Photo: Justin Sullivan / Getty Images

Isabel’s clothes are timeless and timely at the same time. Many of the pieces in the show are from the 2000s, how do they reflect that period?
Why that period is interesting is because we were finally achieving some kind of financial stability. It took all that time, [to get] where we could work with beautiful textiles that were of a much higher level than we had ever been able to afford before. And I think American society was making more money and spending more money on clothing at that time leading up to the Michelle Obama moment, to tell you the truth. It was like this uphill climb, every season, things were getting more and more lush, and clients expected more and more beautiful treatments. So it was a license to spend more time making things really exquisite more than ever before. Isabel always put in that kind of interest, even if it was a T-shirt dress…. But the idea that now we were using luxurious textiles and layering laces. Isabel would work on the corsetry on the inside of something just as exquisitely as she would the dress that it was going to get built onto it, she was able to put that much lush care and energy and time and, of course, expense into making something because there was a clientele for it.

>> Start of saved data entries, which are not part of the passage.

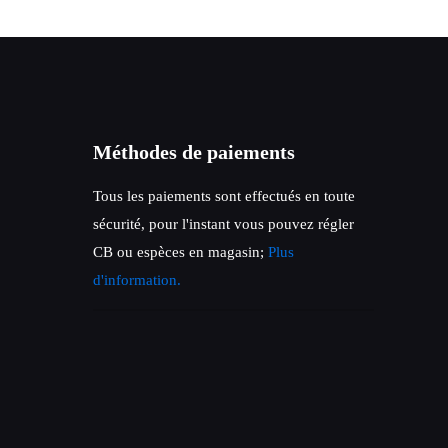
Méthodes de paiements
Tous les paiements sont effectués en toute
sécurité, pour l'instant vous pouvez régler
CB ou espèces en magasin;
Plus
d'information.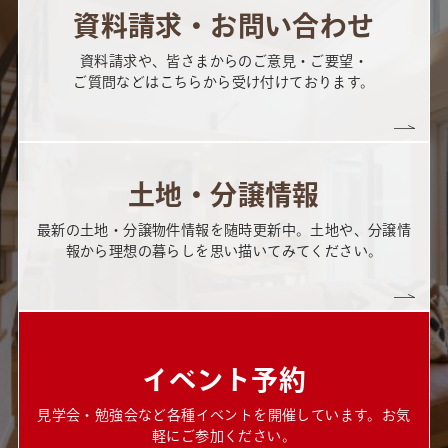
資料請求・お問い合わせ
資料請求や、皆さまからのご意見・ご要望・
ご質問などはこちらから受け付けております。
土地・分譲情報
最新の土地・分譲物件情報を随時更新中。土地や、分譲情
報から理想の暮らしを思い描いてみてください。
イベント予約
見学会・勉強会など各種イベントを開催しています。お気
軽にご参加ください。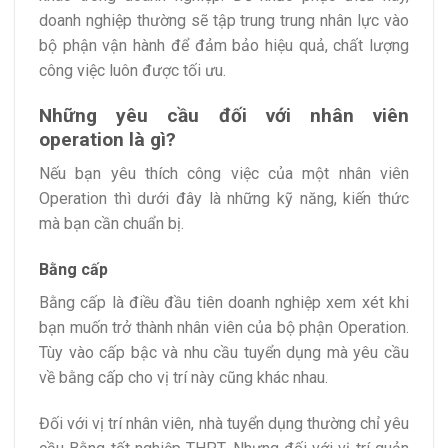
doanh nghiệp thường sẽ tập trung trung nhân lực vào
bộ phận vận hành để đảm bảo hiệu quả, chất lượng
công việc luôn được tối ưu.
Những yêu cầu đối với nhân viên
operation là gì?
Nếu bạn yêu thích công việc của một nhân viên
Operation thì dưới đây là những kỹ năng, kiến thức
mà bạn cần chuẩn bị.
Bằng cấp
Bằng cấp là điều đầu tiên doanh nghiệp xem xét khi
bạn muốn trở thành nhân viên của bộ phận Operation.
Tùy vào cấp bậc và nhu cầu tuyển dụng mà yêu cầu
về bằng cấp cho vị trí này cũng khác nhau.
Đối với vị trí nhân viên, nhà tuyển dụng thường chỉ yêu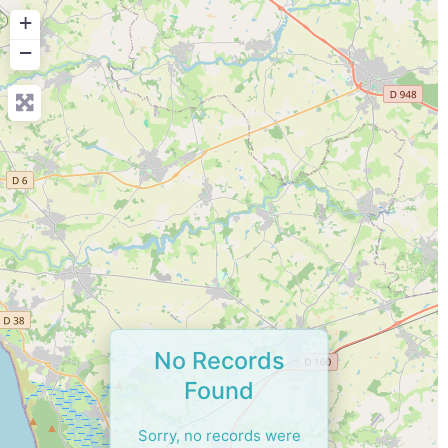
+
−
No Records
Found
Sorry, no records were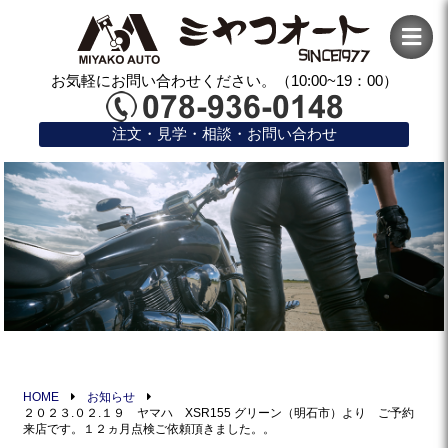
お気軽にお問い合わせください。（10:00~19：00）
注文・見学・相談・お問い合わせ
HOME
お知らせ
２０２３.０２.１９ ヤマハ XSR155 グリーン（明石市）より ご予約
来店です。１２ヵ月点検ご依頼頂きました。。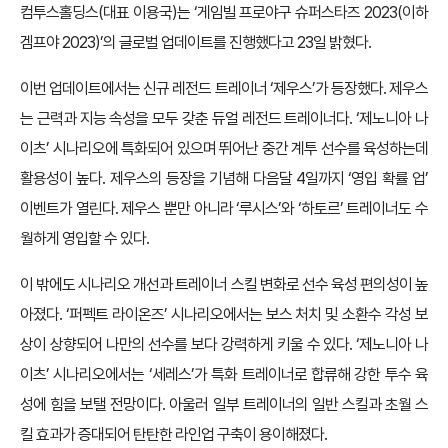
컴투스홀딩스(대표 이용국)는 ‘게임빌 프로야구 슈퍼스타즈 2023(이하
겜프야 2023)’의 글로벌 업데이트를 진행했다고 23일 밝혔다.
이번 업데이트에서는 신규 레전드 트레이너 ‘제우스’가 등장했다. 제우스
는 근력과 지능 속성을 모두 갖춘 듀얼 레전드 트레이너다. ‘제노니아 나
이츠’ 시나리오에 특화되어 있으며 뛰어난 중간 계투 선수를 육성하는데
활용성이 높다. 제우스의 등장을 기념해 다음달 4일까지 ‘영입 확률 업’
이벤트가 열린다. 제우스 뿐만 아니라 ‘루시스’와 ‘하토르’ 트레이너도 수
월하게 영입할 수 있다.
이 밖에도 시나리오 개선과 트레이너 스킬 변화로 선수 육성 편의성이 높
아졌다. ‘퍼펙트 라이온즈’ 시나리오에서는 보스 처치 및 소환수 각성 보
상이 상향되어 나만의 선수를 보다 강력하게 키울 수 있다. ‘제노니아 나
이츠’ 시나리오에서는 ‘세레스’가 특화 트레이너로 합류해 강한 투수 육
성에 힘을 보탤 전망이다. 아울러 일부 트레이너의 일반 스킬과 초월 스
킬 효과가 증대되어 탄탄한 라인업 구축이 용이해졌다.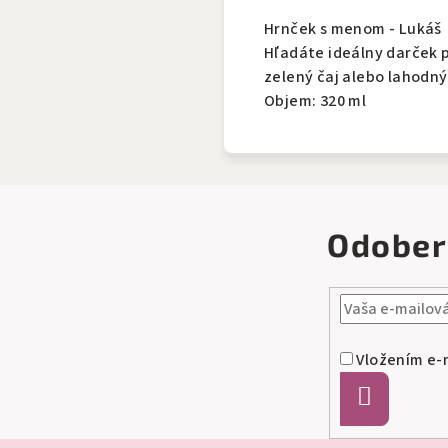
Hrnček s menom - Lukáš
Hľadáte ideálny darček 
zelený čaj alebo lahodný
Objem: 320 ml
Odober
Vložením e-m
Prihlásiť
sa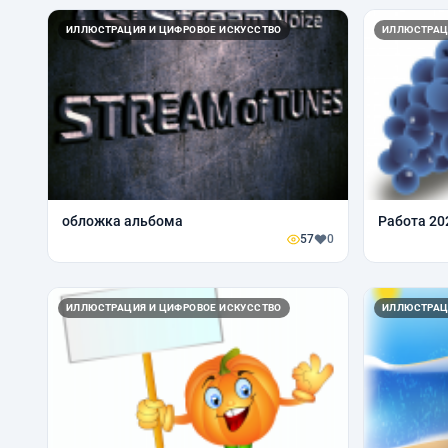
ИЛЛЮСТРАЦИЯ И ЦИФРОВОЕ ИСКУССТВО
ИЛЛЮСТРАЦ
обложка альбома
Работа 20
57
0
ИЛЛЮСТРАЦИЯ И ЦИФРОВОЕ ИСКУССТВО
ИЛЛЮСТРАЦ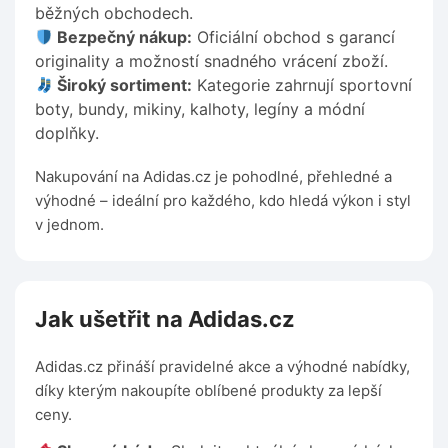
běžných obchodech.
Bezpečný nákup:
Oficiální obchod s garancí
originality a možností snadného vrácení zboží.
Široký sortiment:
Kategorie zahrnují sportovní
boty, bundy, mikiny, kalhoty, legíny a módní
doplňky.
Nakupování na Adidas.cz je pohodlné, přehledné a
výhodné – ideální pro každého, kdo hledá výkon i styl
v jednom.
Jak ušetřit na Adidas.cz
Adidas.cz přináší pravidelné akce a výhodné nabídky,
díky kterým nakoupíte oblíbené produkty za lepší
ceny.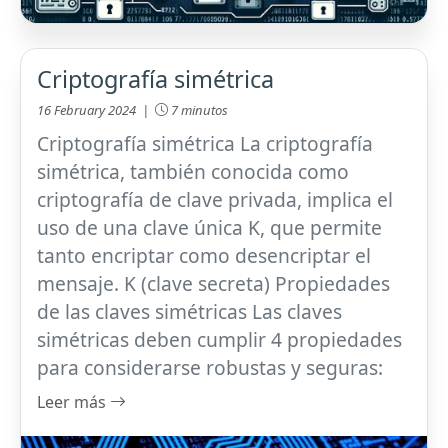
Criptografía simétrica
16 February 2024 |
7 minutos
Criptografía simétrica La criptografía
simétrica, también conocida como
criptografía de clave privada, implica el
uso de una clave única K, que permite
tanto encriptar como desencriptar el
mensaje. K (clave secreta) Propiedades
de las claves simétricas Las claves
simétricas deben cumplir 4 propiedades
para considerarse robustas y seguras:
Leer más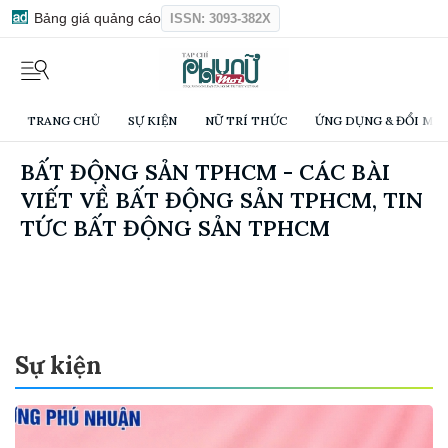
Bảng giá quảng cáo
ISSN: 3093-382X
TRANG CHỦ
SỰ KIỆN
NỮ TRÍ THỨC
ỨNG DỤNG & ĐỔI MỚI
BẤT ĐỘNG SẢN TPHCM - CÁC BÀI
VIẾT VỀ BẤT ĐỘNG SẢN TPHCM, TIN
TỨC BẤT ĐỘNG SẢN TPHCM
Sự kiện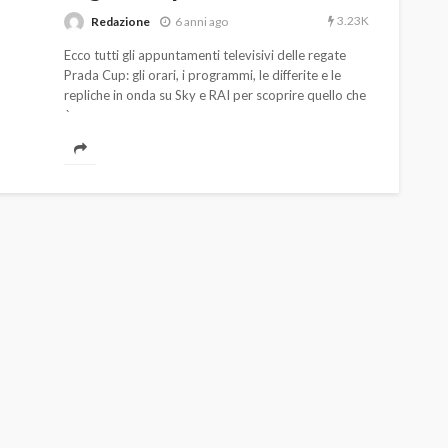
3.23K
Redazione
6 anni ago
Ecco tutti gli appuntamenti televisivi delle regate
Prada Cup: gli orari, i programmi, le differite e le
repliche in onda su Sky e RAI per scoprire quello che
è successo.
AUTO
SPORT
MG alle Final 8 di Coppa
Davis: tennis mondiale e
passione per
quale
l’automobilismo
o prato
abbracciano la stessa causa
787
584
god
9 mesi ago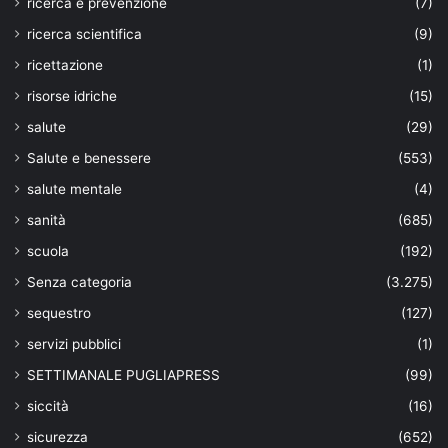
ricerca e prevenzione
(7)
ricerca scientifica
(9)
ricettazione
(1)
risorse idriche
(15)
salute
(29)
Salute e benessere
(553)
salute mentale
(4)
sanità
(685)
scuola
(192)
Senza categoria
(3.275)
sequestro
(127)
servizi pubblici
(1)
SETTIMANALE PUGLIAPRESS
(99)
siccità
(16)
sicurezza
(652)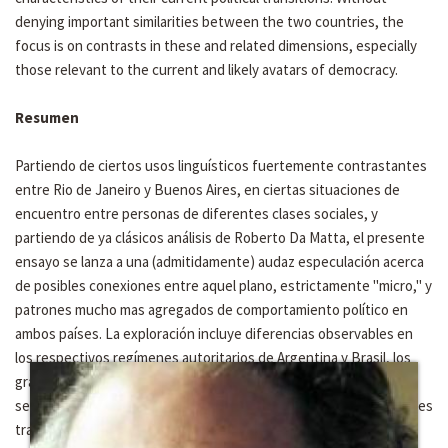
denying important similarities between the two countries, the
focus is on contrasts in these and related dimensions, especially
those relevant to the current and likely avatars of democracy.
Resumen
Partiendo de ciertos usos linguísticos fuertemente contrastantes
entre Rio de Janeiro y Buenos Aires, en ciertas situaciones de
encuentro entre personas de diferentes clases sociales, y
partiendo de ya clásicos análisis de Roberto Da Matta, el presente
ensayo se lanza a una (admitidamente) audaz especulación acerca
de posibles conexiones entre aquel plano, estrictamente "micro," y
patrones mucho mas agregados de comportamiento político en
ambos países. La exploración incluye diferencias observables en
los respectivos regímenes autoritarios de Argentina y Brasil, los
grados y formas de represión aplicados en esos países contra el
sector popular y ciertas características de sus respectivas actuales
transiciones politicas. El foco del ensayo, sin negar importantes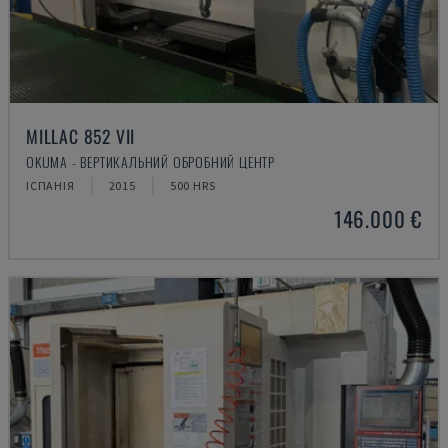
MILLAC 852 VII
OKUMA - ВЕРТИКАЛЬНИЙ ОБРОБНИЙ ЦЕНТР
ІСПАНІЯ
2015
500 HRS
146.000 €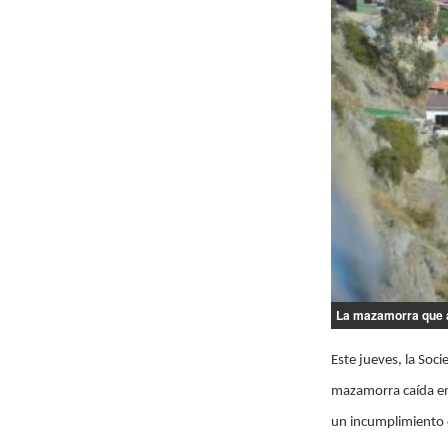
La mazamorra que af
Este jueves, la Soci
mazamorra caída en
un incumplimiento 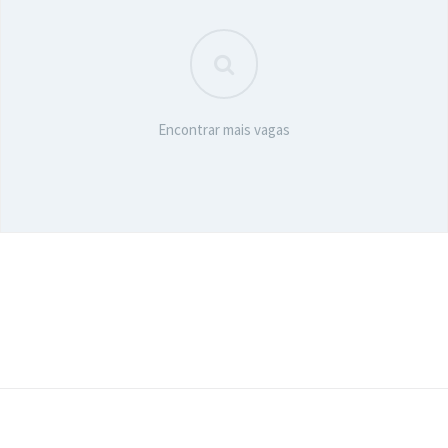
Encontrar mais vagas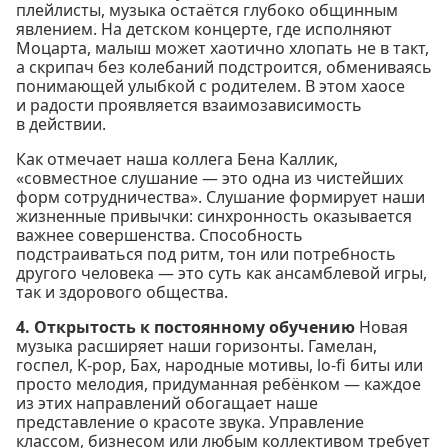
плейлисты, музыка остаётся глубоко общинным
явлением. На детском концерте, где исполняют
Моцарта, малыш может хаотично хлопать не в такт,
а скрипач без колебаний подстроится, обмениваясь
понимающей улыбкой с родителем. В этом хаосе
и радости проявляется взаимозависимость
в действии.
Как отмечает наша коллега Бена Каллик,
«совместное слушание — это одна из чистейших
форм сотрудничества». Слушание формирует наши
жизненные привычки: синхронность оказывается
важнее совершенства. Способность
подстраиваться под ритм, тон или потребность
другого человека — это суть как ансамблевой игры,
так и здорового общества.
4. Открытость к постоянному обучению
Новая
музыка расширяет наши горизонты. Гамелан,
госпел, K-pop, Бах, народные мотивы, lo-fi биты или
просто мелодия, придуманная ребёнком — каждое
из этих направлений обогащает наше
представление о красоте звука. Управление
классом, бизнесом или любым коллективом требует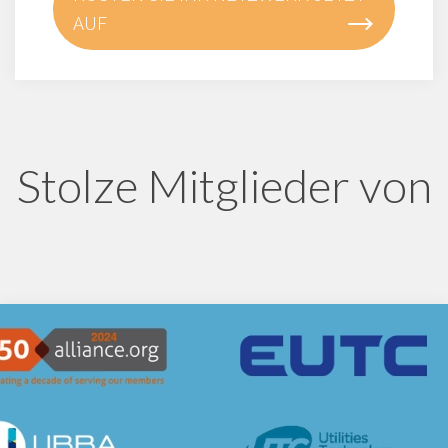
AUF
Stolze Mitglieder von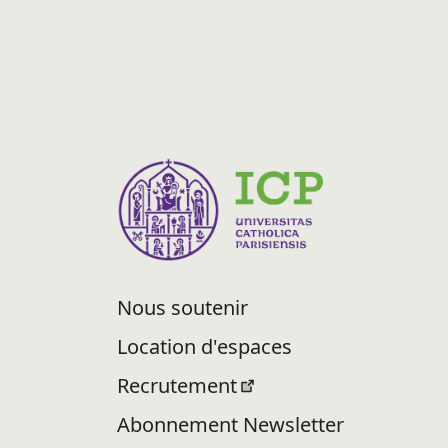
Nous soutenir
Location d'espaces
Recrutement
Abonnement Newsletter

An Isabel Toledo design.Photo: Chia Chong / Courtesy of SCAD

What else do you want visitors to take away from “Love Letter”?
For me what’s important is sharing the fact that Isabel was such a fearless creator and very conscious that she was of service. She was such a brave woman in every aspect; brave about her talent, brave about how she approached the world, and for that reason, this empowerment that she gave women was an extension of herself. I love that about her. It empowered me to watch her be that way, and to see her growth too, in, the fashion world and in the world period, that was a beautiful thing. I want the SCAD students and any visitor to feel that, that empowerment and that nurturingness happens when things are created in love and with love. It really is a ripple effect that it comes up to the audience. Your audience feels that, and she was conscious of that. She really was.